Un pericoloso ritardo
Progressi simili sono stati registrati in Kenya, dove i programmi di trasferimento di denaro hanno alleviato le sofferenze di 379mila persone, e in Etiopia, Paese che a differenza della Somalia gode di un’amministrazione e un governo molto ben organizzati che, nonostante il numero impressionante di persone precipitate nell’insicurezza alimentare, stanno riuscendo a limitare i danni grazie a programmi di prevenzione e ai forti investimenti effettuati nel settore agricolo. Ma c’è poco da stare allegri. Perché se il futuro del Corno d’Africa si gioca sul filo del rasoio (basta un altro raccolto andato a buca per annientare mesi di sforzi), il passato evoca soltanto rabbia e rimpianti.

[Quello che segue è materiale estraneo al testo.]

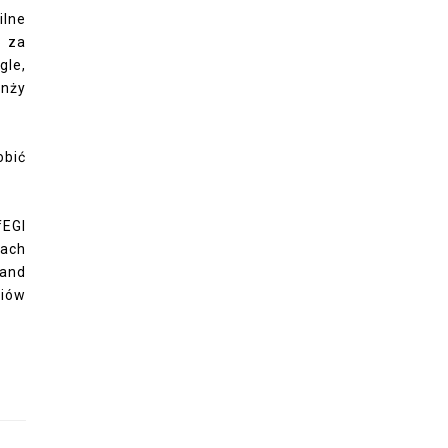
ilne
6 za
gle,
anży
obić
fEGI
łach
rand
diów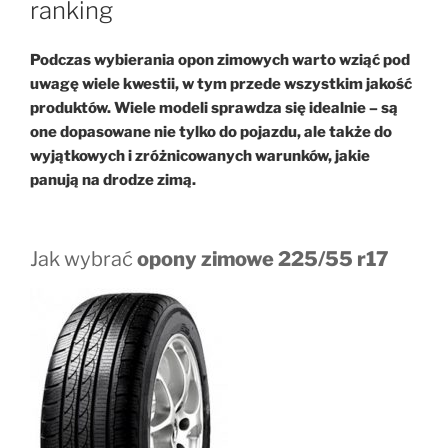
ranking
Podczas wybierania opon zimowych warto wziąć pod
uwagę wiele kwestii, w tym przede wszystkim jakość
produktów. Wiele modeli sprawdza się idealnie – są
one dopasowane nie tylko do pojazdu, ale także do
wyjątkowych i zróżnicowanych warunków, jakie
panują na drodze zimą.
Jak wybrać
opony zimowe 225/55 r17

Un pericoloso ritardo è il titolo di un rapporto in cui Oxfam e Save the Children denunciano il ritardo della comunità internazionale nel rispondere ai primi segnali di crisi alimentare. Secondo il rapporto, le agenzie umanitarie e i governi hanno indugiato per sei lunghi mesi prima di fornire aiuti su larga scala. Si sono attese le prove inequivocabili di una catastrofe umanitaria invece di agire per prevenirla. I sistemi più avanzati di allerta avevano preannunciato la probabile emergenza in Africa orientale per agosto 2010. Ma una risposta vera e propria c’è stata solo a luglio 2011, quando i tassi di malnutrizione in alcune regioni avevano superato di gran lunga la soglia di emergenza, e i media avevano cominciato a interessarsi della crisi. Trasportare 5 litri di acqua al giorno (quantità minima vitale pro capite) per 5 mesi ? nel tentativo estremo di salvare la vita a 80mila persone in Etiopia ? costa oggi più di 3 milioni di dollari, mentre nella prime fasi della siccità, sarebbero stati sufficienti 900mila dollari per predisporre fonti di approvvigionamento idrico nella stessa area. «Il mondo sa che c’è un’emergenza ma la ignora fino a quando non si vedono in tv le immagini di bambini disperati e malnutriti», denuncia Justin Forsyth, direttore generale di Save the Children.